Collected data

┄┄┄┄┄┄

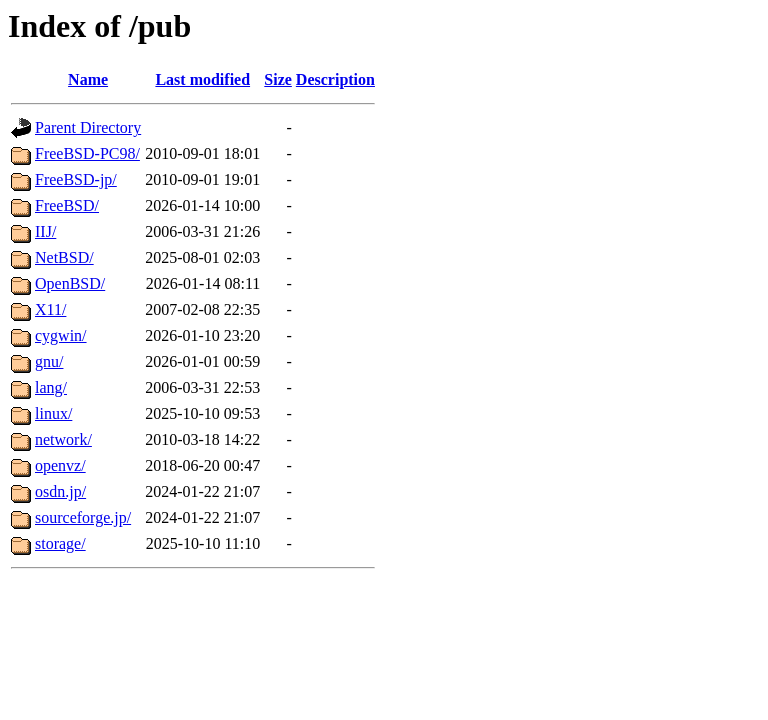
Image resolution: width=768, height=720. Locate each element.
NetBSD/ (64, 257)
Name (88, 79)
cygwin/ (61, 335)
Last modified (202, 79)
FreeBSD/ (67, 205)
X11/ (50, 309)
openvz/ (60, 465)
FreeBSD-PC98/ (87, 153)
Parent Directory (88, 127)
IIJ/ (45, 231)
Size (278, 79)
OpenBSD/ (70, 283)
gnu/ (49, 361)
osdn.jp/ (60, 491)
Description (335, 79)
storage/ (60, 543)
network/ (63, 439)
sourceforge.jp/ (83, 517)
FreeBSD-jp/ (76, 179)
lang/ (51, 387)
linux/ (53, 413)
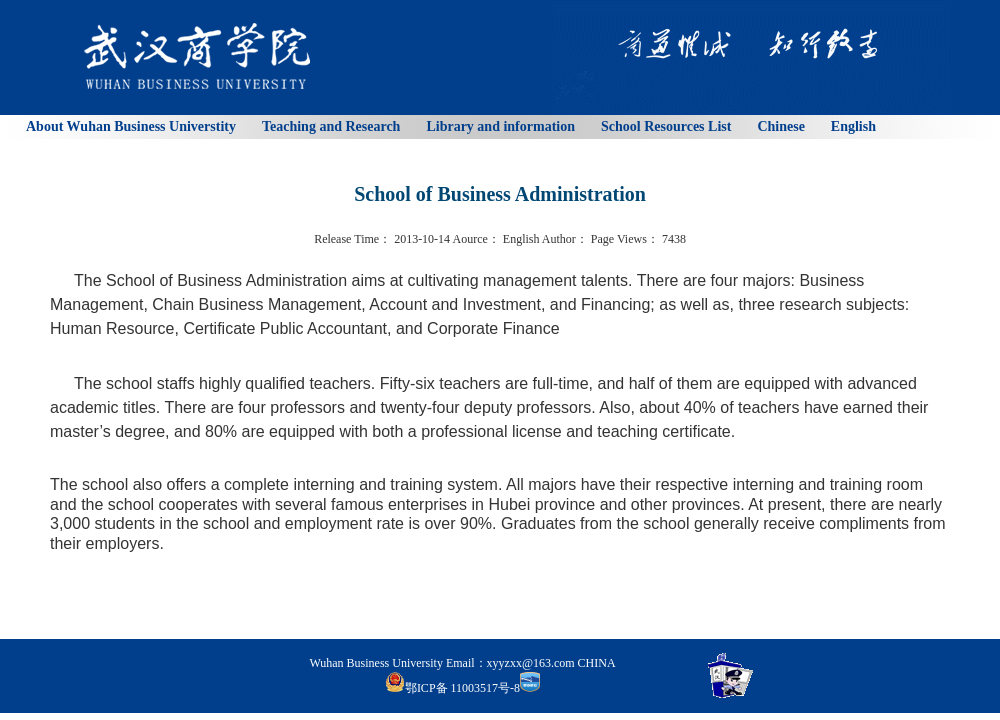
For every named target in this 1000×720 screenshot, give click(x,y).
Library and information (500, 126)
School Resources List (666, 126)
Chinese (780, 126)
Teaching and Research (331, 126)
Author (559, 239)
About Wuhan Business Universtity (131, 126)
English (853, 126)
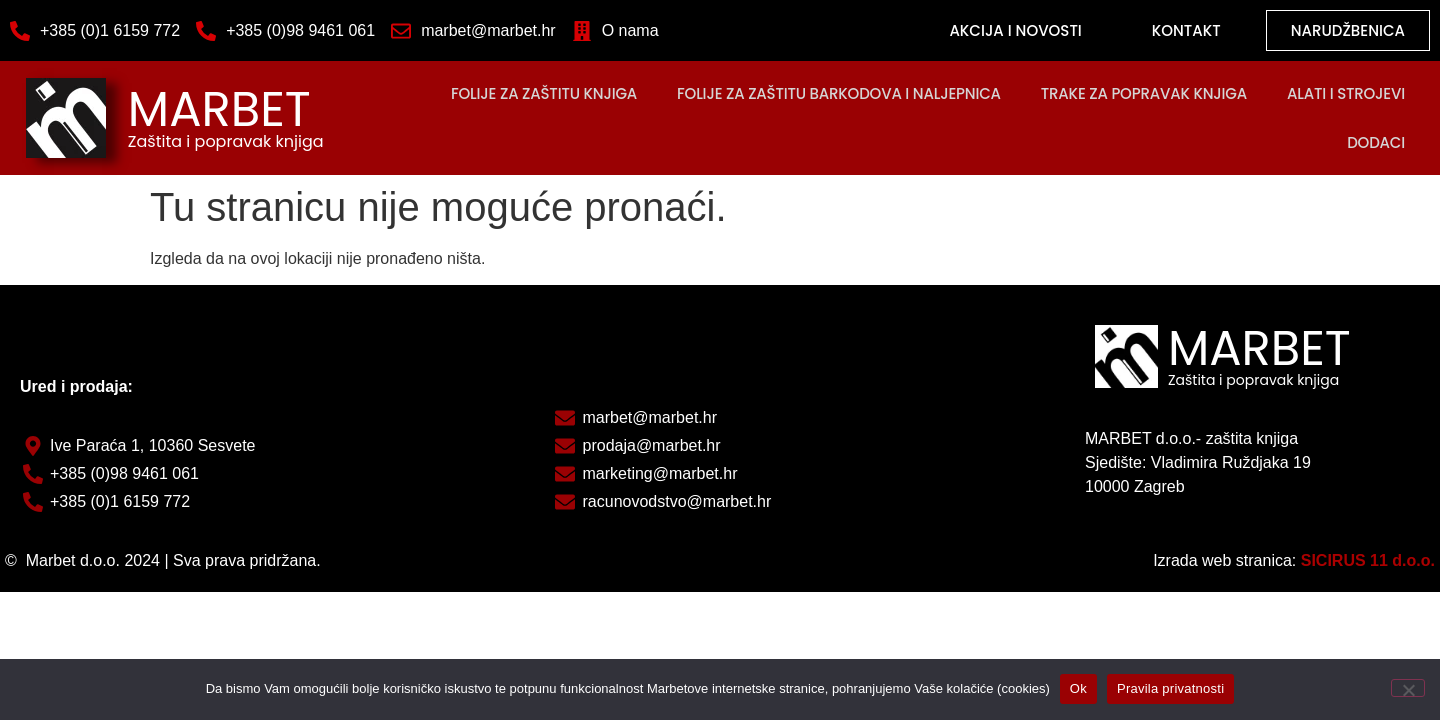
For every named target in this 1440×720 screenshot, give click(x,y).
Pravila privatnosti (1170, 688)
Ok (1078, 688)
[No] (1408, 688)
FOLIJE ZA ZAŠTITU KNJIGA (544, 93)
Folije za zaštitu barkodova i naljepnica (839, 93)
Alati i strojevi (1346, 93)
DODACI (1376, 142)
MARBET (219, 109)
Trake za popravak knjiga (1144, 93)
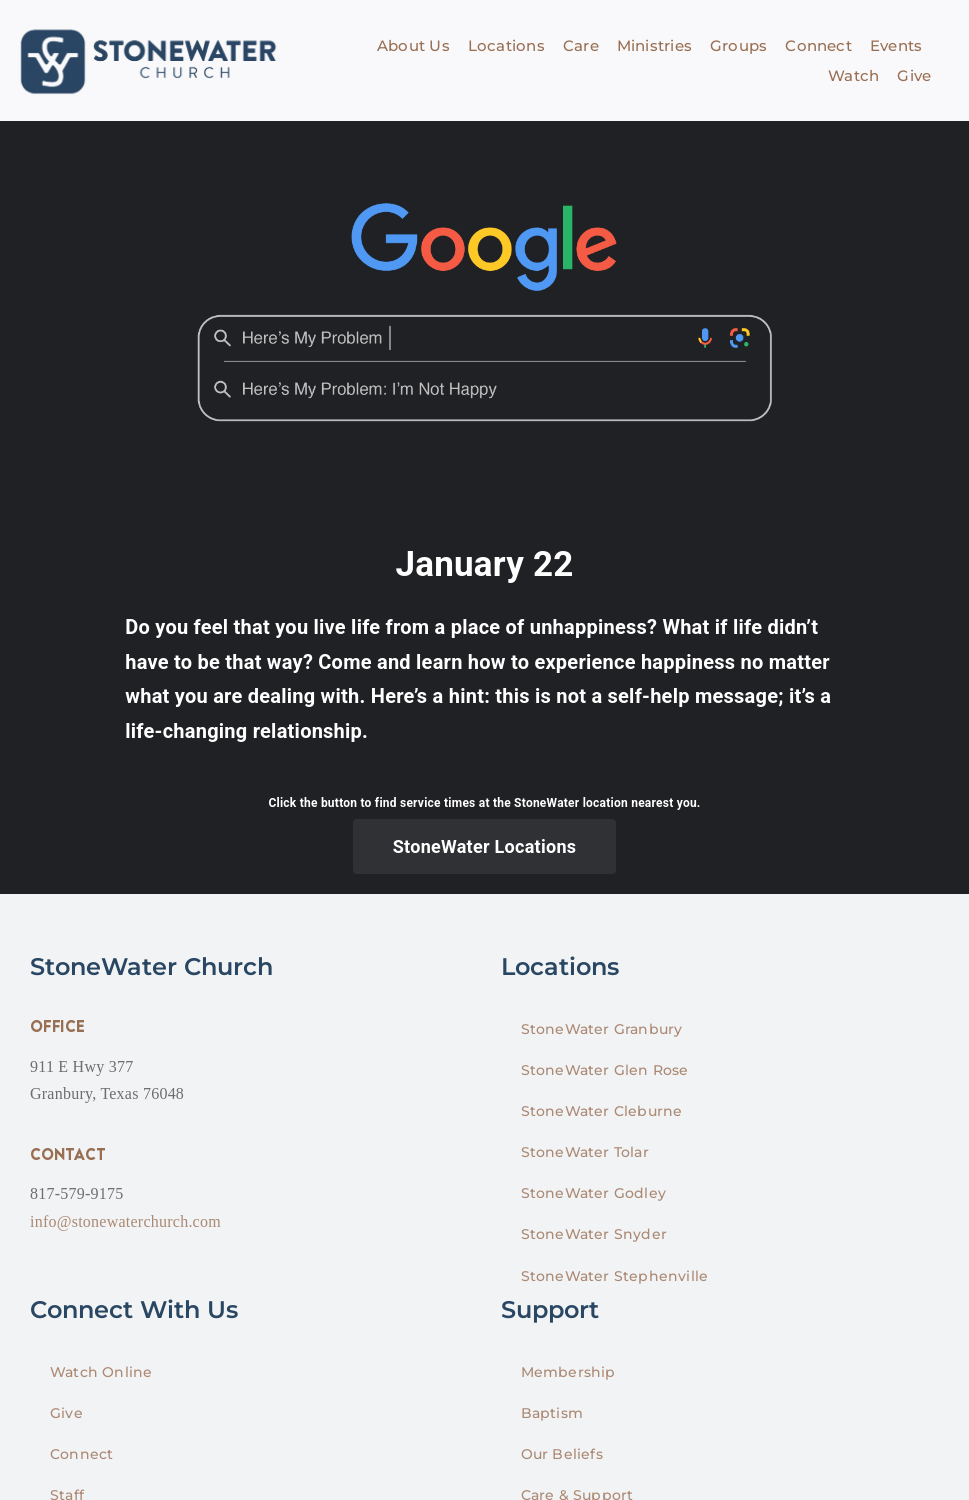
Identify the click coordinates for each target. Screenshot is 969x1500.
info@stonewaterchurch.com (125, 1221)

┄┄┄┄┄┄

● What the task asks: Say how many lines in the records include the string "every", giving the figure by itself.

● Answer box: 2